(Beginning of Records for this task)
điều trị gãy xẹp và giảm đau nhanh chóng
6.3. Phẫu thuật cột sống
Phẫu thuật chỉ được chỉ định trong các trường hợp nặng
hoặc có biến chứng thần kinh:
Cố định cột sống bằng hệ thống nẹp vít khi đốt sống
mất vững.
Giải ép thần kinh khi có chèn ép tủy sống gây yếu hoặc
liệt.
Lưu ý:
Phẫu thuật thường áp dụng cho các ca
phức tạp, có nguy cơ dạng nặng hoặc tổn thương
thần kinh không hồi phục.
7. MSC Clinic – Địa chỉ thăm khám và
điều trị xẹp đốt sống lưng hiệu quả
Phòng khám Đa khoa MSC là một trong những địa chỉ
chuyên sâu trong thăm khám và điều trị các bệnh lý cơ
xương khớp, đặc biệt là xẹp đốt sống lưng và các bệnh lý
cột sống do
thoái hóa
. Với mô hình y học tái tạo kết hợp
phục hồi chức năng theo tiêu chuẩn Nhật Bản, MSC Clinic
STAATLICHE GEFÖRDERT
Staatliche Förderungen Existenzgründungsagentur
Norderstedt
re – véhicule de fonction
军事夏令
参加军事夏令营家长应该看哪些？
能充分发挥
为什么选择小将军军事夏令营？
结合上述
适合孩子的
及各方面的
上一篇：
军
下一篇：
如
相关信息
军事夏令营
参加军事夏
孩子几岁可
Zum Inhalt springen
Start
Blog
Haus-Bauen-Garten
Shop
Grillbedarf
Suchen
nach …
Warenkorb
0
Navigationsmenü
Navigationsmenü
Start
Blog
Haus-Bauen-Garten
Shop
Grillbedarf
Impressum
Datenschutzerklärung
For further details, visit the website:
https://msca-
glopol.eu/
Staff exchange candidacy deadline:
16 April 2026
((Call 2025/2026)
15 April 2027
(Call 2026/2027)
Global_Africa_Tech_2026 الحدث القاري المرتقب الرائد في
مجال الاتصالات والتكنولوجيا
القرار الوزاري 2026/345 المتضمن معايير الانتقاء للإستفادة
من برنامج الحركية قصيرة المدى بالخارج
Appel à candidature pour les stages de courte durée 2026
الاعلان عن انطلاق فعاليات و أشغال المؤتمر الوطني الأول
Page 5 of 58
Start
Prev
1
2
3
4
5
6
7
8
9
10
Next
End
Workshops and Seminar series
(End of Records for this task)
The answer must be the line containing "مجال الاتصالات والتكنولوجيا" and every line after it through the end of the records, repeated exactly.

Result below »
مجال الاتصالات والتكنولوجيا
القرار الوزاري 2026/345 المتضمن معايير الانتقاء للإستفادة
من برنامج الحركية قصيرة المدى بالخارج
Appel à candidature pour les stages de courte durée 2026
الاعلان عن انطلاق فعاليات و أشغال المؤتمر الوطني الأول
Page 5 of 58
Start
Prev
1
2
3
4
5
6
7
8
9
10
Next
End
Workshops and Seminar series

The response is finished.